▶ **TASK REQUIREMENTS**
Wherever the word "Viber" appears in the entries, copy the whole line.

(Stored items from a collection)
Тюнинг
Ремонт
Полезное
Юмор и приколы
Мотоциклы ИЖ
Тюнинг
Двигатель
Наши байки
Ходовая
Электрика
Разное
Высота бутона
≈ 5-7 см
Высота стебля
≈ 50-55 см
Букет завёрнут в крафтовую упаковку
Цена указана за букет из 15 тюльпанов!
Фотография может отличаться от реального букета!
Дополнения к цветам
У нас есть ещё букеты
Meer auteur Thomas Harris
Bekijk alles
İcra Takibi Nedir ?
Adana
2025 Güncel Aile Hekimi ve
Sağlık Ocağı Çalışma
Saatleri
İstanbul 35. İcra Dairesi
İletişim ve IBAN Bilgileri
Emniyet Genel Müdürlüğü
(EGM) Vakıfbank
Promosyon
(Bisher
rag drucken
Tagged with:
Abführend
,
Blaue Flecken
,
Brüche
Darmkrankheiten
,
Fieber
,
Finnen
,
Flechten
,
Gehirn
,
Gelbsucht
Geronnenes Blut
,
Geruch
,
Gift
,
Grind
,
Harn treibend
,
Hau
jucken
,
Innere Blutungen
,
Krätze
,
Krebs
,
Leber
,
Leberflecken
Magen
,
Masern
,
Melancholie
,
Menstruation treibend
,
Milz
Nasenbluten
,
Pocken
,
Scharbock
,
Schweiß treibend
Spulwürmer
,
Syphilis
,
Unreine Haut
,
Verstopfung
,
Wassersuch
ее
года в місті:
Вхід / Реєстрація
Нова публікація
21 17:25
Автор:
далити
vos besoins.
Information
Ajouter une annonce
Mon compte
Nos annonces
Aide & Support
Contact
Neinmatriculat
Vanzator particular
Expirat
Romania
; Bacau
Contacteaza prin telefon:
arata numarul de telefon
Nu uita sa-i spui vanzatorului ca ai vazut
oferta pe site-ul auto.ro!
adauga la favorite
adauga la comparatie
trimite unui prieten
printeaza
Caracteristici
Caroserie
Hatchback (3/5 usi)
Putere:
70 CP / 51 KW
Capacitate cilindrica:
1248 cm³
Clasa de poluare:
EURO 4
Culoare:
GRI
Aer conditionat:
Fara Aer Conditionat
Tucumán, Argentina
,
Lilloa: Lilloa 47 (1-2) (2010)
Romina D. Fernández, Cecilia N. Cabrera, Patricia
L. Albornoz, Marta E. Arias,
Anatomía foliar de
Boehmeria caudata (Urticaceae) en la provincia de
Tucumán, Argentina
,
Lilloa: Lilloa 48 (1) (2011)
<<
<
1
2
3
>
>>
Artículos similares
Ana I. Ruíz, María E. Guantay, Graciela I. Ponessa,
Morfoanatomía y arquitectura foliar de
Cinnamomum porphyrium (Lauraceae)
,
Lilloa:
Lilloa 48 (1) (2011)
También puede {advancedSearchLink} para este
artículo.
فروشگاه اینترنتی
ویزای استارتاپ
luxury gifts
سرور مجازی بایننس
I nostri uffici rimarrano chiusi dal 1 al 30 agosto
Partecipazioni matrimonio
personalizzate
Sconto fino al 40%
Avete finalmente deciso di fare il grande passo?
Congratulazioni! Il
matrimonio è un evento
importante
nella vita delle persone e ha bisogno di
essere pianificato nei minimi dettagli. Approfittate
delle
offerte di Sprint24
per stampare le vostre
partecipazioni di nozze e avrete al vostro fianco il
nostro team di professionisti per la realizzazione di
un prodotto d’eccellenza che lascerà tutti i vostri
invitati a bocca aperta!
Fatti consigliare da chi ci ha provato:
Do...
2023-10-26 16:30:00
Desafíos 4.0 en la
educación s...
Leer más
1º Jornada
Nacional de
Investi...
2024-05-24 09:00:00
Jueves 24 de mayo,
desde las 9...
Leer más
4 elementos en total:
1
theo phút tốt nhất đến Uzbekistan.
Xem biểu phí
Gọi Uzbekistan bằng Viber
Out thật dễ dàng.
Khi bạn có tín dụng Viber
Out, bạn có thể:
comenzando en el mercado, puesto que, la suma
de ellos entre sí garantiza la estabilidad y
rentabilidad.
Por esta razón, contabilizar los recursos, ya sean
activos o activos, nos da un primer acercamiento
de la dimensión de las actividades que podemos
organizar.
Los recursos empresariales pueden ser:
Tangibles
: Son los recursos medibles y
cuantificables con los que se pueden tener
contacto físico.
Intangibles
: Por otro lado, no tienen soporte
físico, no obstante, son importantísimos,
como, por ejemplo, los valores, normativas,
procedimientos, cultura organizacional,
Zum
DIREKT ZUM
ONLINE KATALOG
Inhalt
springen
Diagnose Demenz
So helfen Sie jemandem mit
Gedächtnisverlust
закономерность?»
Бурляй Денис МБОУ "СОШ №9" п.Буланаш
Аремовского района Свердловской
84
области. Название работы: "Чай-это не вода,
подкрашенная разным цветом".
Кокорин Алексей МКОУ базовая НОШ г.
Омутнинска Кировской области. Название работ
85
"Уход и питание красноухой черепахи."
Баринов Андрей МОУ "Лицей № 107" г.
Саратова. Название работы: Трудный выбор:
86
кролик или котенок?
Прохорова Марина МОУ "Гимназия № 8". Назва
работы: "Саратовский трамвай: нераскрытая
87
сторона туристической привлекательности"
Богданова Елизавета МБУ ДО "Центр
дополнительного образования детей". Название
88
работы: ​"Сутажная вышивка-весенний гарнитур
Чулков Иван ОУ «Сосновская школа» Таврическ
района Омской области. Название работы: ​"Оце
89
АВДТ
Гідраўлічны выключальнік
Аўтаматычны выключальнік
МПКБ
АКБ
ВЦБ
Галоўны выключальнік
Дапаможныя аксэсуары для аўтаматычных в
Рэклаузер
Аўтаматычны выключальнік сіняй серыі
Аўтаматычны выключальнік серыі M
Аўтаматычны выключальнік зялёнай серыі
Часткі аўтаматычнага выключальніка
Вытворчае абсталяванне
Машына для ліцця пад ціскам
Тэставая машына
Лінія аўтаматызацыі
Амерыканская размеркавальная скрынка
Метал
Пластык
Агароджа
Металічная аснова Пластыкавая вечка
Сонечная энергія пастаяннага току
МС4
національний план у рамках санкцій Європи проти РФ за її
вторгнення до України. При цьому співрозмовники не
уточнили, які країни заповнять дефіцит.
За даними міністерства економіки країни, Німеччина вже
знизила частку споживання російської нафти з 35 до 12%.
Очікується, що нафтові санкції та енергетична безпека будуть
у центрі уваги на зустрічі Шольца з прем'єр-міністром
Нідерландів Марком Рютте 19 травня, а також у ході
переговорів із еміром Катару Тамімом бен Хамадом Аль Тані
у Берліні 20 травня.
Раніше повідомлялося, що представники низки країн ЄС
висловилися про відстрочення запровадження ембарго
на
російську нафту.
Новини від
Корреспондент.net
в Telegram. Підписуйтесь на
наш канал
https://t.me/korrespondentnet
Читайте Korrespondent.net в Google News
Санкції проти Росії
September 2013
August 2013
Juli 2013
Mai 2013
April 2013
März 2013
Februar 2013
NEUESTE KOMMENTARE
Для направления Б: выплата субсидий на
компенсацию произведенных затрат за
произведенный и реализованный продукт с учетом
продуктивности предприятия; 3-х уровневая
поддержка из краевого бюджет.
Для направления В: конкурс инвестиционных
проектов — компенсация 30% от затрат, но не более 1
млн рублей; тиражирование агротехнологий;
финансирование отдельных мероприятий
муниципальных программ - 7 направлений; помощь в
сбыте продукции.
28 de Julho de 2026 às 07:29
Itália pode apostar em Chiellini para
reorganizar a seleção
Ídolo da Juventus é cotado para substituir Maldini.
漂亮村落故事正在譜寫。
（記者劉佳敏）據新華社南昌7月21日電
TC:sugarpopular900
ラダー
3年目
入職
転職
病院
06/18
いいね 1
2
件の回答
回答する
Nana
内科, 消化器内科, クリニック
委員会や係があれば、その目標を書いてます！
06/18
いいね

▶ **WRITTEN SOLUTION**
Gọi Uzbekistan bằng Viber
Khi bạn có tín dụng Viber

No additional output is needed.